:: WORK TASK ::
Your answer must consist of the records below, reproduced exactly, with every picture removed.

ENTRIES SHOWN: Begin

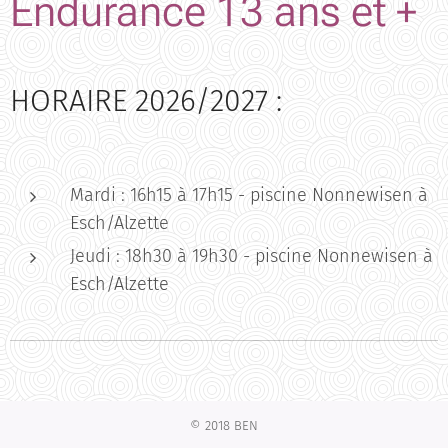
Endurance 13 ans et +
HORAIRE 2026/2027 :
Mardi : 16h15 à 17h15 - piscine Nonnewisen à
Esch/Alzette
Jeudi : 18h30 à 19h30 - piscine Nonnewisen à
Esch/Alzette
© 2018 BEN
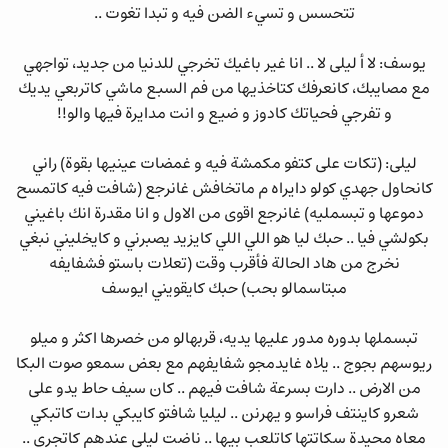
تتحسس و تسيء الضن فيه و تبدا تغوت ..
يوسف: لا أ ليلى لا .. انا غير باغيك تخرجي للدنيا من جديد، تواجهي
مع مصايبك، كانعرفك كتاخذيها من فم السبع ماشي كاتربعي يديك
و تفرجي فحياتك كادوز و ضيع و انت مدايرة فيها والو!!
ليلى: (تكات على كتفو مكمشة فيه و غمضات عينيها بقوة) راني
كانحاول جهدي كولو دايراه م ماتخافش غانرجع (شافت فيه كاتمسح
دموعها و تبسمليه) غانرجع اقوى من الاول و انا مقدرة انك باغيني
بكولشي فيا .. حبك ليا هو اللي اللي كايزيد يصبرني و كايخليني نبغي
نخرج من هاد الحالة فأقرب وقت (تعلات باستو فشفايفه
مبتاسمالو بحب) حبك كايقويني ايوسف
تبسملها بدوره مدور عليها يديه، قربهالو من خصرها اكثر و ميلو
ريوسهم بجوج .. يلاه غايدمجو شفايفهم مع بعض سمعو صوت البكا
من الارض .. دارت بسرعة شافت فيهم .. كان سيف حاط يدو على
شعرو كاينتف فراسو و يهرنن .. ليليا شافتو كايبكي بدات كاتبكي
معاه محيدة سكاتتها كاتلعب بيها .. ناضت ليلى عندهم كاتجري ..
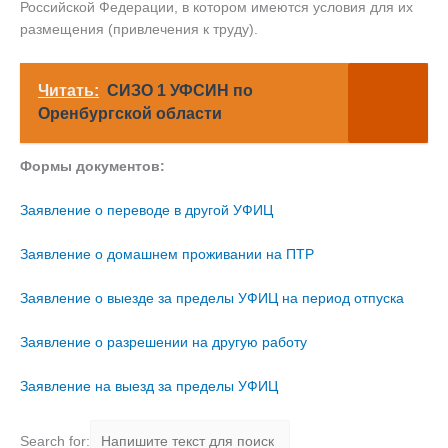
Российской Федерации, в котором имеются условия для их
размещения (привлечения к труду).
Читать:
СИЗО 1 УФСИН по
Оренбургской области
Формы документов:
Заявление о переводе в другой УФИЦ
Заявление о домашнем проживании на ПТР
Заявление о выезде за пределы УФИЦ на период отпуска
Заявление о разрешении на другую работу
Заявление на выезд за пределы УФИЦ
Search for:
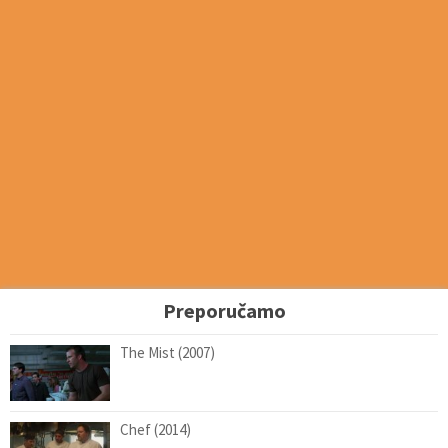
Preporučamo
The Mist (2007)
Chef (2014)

ENTRIES SHOWN: End

:: ANSWER FOR THIS EXERCISE ::
Endurance 13 ans et +
HORAIRE 2026/2027 :
Mardi : 16h15 à 17h15 - piscine Nonnewisen à
Esch/Alzette
Jeudi : 18h30 à 19h30 - piscine Nonnewisen à
Esch/Alzette
© 2018 BEN
تتحسس و تسيء الضن فيه و تبدا تغوت ..
يوسف: لا أ ليلى لا .. انا غير باغيك تخرجي للدنيا من جديد، تواجهي
مع مصايبك، كانعرفك كتاخذيها من فم السبع ماشي كاتربعي يديك
و تفرجي فحياتك كادوز و ضيع و انت مدايرة فيها والو!!
ليلى: (تكات على كتفو مكمشة فيه و غمضات عينيها بقوة) راني
كانحاول جهدي كولو دايراه م ماتخافش غانرجع (شافت فيه كاتمسح
دموعها و تبسمليه) غانرجع اقوى من الاول و انا مقدرة انك باغيني
بكولشي فيا .. حبك ليا هو اللي اللي كايزيد يصبرني و كايخليني نبغي
نخرج من هاد الحالة فأقرب وقت (تعلات باستو فشفايفه
مبتاسمالو بحب) حبك كايقويني ايوسف
تبسملها بدوره مدور عليها يديه، قربهالو من خصرها اكثر و ميلو
ريوسهم بجوج .. يلاه غايدمجو شفايفهم مع بعض سمعو صوت البكا
من الارض .. دارت بسرعة شافت فيهم .. كان سيف حاط يدو على
شعرو كاينتف فراسو و يهرنن .. ليليا شافتو كايبكي بدات كاتبكي
معاه محيدة سكاتتها كاتلعب بيها .. ناضت ليلى عندهم كاتجري ..
Российской Федерации, в котором имеются условия для их
размещения (привлечения к труду).
Читать:
СИЗО 1 УФСИН по
Оренбургской области
Формы документов:
Заявление о переводе в другой УФИЦ
Заявление о домашнем проживании на ПТР
Заявление о выезде за пределы УФИЦ на период отпуска
Заявление о разрешении на другую работу
Заявление на выезд за пределы УФИЦ
Search for:
Preporučamo
The Mist (2007)
Chef (2014)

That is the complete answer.